The study, a quarterly survey of 10,000 retail investors across 13 different markets, of which 1,000 are from across Australia found that around one in three (29 per cent) Australian respondents reduced the amount of money going into investments in the last three months compared to two in five (41 per cent) globally.
Australian retail investor confidence has fallen by 17 points over the last year, from 83 per cent in Q3 2021 to 66 per cent in Q3 2022. Globally, there has been a decline in retail investor confidence, which has also fallen by 17 points over the last twelve months, from 81 per cent in Q3 2021 to 64 per cent in Q3 this year.
Of the Australian retail investors cutting back on investments, 41 per cent are doing so to pay for rising household bills, 32 per cent are doing so to build up emergency savings and 29 per cent are holding onto cash so they are ready to invest when markets start to rebound.
Despite worsening market conditions eating into confidence, Australian investors looking to reduce the amount they invest in Q4 is expected to ease to 19 per cent, with 81 per cent either planning to invest the same amount of money or more over the next three months suggesting Australians are feeling more bullish about Q4.
“Australian retail investors are facing a cocktail of harsh market conditions, rising bills and more punishing mortgage rates from the RBA – so it’s little wonder why many have changed their priorities,” says Josh Gilbert, Market Analyst at eToro.
“Confidence has unsurprisingly taken a hit over the last year but what is clear is Australians still understand the importance of consistent investments.
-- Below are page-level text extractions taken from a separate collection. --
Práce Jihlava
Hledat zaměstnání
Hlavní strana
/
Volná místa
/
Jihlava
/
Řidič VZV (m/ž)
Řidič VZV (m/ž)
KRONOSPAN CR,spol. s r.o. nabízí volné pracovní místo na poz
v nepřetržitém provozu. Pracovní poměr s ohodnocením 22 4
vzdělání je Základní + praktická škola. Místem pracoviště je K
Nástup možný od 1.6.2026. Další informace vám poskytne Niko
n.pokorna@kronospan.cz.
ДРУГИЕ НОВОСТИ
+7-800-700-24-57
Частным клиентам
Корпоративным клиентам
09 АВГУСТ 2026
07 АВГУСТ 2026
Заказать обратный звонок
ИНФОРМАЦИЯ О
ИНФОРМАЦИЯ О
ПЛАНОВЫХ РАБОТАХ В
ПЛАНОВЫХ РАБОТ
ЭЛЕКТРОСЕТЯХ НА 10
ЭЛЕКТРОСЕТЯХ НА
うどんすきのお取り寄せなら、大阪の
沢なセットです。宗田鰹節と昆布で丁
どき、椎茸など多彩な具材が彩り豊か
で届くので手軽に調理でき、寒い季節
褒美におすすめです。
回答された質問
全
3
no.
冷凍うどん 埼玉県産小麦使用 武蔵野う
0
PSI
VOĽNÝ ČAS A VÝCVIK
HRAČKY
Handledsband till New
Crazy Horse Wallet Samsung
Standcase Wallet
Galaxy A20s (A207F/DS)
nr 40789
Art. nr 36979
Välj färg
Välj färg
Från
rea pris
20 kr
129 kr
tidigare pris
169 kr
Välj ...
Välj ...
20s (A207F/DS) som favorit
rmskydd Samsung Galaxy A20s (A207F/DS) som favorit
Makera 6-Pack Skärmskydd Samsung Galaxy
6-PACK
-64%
Around 70 per cent of Aussie investors have continued to invest during this bear market compared to just 59 per cent globally. The fact that they are investing as well as building emergency funds shows that they are aware of the current economic risks but see the value of staying invested in this market. Compared to global counterparts, Australia’s economy is looking robust, with a recession avoidable and this is likely the reason why Aussie investors have more conviction right now.”
With only 16 per cent of Australian retail investors worried about their national economy, the state of the global economy emerges as the biggest concern for Aussies, with 25 per cent citing it as the main risk to their portfolios. This is followed by rising inflation (18 per cent), which remains the biggest concern for global retail investors (23 per cent).
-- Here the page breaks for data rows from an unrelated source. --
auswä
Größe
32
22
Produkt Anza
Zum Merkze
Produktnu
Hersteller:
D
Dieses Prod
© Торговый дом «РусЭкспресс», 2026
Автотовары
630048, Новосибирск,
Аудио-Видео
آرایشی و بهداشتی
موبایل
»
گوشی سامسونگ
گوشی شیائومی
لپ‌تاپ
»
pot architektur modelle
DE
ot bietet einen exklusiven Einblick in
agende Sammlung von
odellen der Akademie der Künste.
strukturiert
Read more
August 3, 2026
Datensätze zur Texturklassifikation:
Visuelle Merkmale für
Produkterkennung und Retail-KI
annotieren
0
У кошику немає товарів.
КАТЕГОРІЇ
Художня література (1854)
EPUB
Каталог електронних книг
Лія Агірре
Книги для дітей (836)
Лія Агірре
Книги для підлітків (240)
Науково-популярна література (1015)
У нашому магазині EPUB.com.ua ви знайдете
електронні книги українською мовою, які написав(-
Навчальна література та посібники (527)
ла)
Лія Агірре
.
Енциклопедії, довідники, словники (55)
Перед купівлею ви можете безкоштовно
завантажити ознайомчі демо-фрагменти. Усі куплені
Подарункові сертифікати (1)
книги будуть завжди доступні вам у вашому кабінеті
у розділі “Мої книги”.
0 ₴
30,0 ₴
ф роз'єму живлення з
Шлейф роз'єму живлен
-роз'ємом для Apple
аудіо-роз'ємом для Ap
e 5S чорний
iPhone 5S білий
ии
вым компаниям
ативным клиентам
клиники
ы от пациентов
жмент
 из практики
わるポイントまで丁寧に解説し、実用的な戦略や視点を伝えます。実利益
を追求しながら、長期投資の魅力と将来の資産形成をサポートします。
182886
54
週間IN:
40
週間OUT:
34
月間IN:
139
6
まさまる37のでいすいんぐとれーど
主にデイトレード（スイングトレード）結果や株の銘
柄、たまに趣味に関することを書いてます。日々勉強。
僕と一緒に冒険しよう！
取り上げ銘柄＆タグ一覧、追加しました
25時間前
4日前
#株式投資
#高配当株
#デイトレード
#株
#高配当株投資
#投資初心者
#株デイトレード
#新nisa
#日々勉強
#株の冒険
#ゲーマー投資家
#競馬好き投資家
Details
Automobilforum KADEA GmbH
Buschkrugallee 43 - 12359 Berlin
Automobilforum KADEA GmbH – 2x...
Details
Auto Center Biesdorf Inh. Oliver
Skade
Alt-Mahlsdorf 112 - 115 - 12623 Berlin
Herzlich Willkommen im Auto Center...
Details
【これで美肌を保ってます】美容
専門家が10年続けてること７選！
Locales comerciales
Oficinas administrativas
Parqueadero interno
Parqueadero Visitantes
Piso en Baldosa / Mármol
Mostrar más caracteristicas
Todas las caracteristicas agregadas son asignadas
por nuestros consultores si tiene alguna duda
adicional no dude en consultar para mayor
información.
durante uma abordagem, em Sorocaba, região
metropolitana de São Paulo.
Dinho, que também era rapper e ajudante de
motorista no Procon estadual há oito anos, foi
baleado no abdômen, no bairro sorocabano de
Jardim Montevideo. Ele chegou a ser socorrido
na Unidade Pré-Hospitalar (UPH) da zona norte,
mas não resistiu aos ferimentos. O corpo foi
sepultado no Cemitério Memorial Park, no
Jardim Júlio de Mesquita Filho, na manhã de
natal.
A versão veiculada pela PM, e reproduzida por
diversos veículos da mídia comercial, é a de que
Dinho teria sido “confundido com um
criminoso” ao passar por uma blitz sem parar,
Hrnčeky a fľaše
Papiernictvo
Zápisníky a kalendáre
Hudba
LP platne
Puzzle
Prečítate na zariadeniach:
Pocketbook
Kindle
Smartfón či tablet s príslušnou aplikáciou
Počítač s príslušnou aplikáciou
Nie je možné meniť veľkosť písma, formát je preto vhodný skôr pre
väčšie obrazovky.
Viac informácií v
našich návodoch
Given these risks, many are pivoting to a more defensive stance, with those holding cash jumping from 32 per cent to 60 per cent in a year, while the number of investors holding energy stocks, traditionally a hedge against inflation, is set to rise 2 per cent in the next three months (to 43 per cent). Meanwhile, those retail investors with money allocated to the financial services and industrial sectors (both typically cyclical and non-defensive) are set to drop from 62 per cent to 58 per cent, and 48 per cent to 44 per cent respectively.
The data also shows that the majority of Australian investors have a long-term mindset, with two-thirds (67 per cent) looking to hold an individual investment for a time frame of years or decades, whilst just 4 per cent identify as day traders. Supporting this, a third of respondents (43 per cent) highlight securing long-term financial security as their main goal for investing.
“Maintaining a long-term perspective gives you a huge advantage in volatile markets and could give this group an edge over institutional investors. It is also a very different picture to the one often painted of retail investors, as FOMO-driven speculators, or dumb retail money buying high and selling low,”
“The explosion of retail investors in 2021 transformed the status of this ever-growing section of the market. Yet misperceptions persist of retail investors as short-term day traders who don’t understand the markets. This clearly isn’t the case, with most holding onto assets for years, whilst also responding to market conditions when necessary by adjusting their portfolios.” says Ben Laidler, Global Markets Strategist at eToro.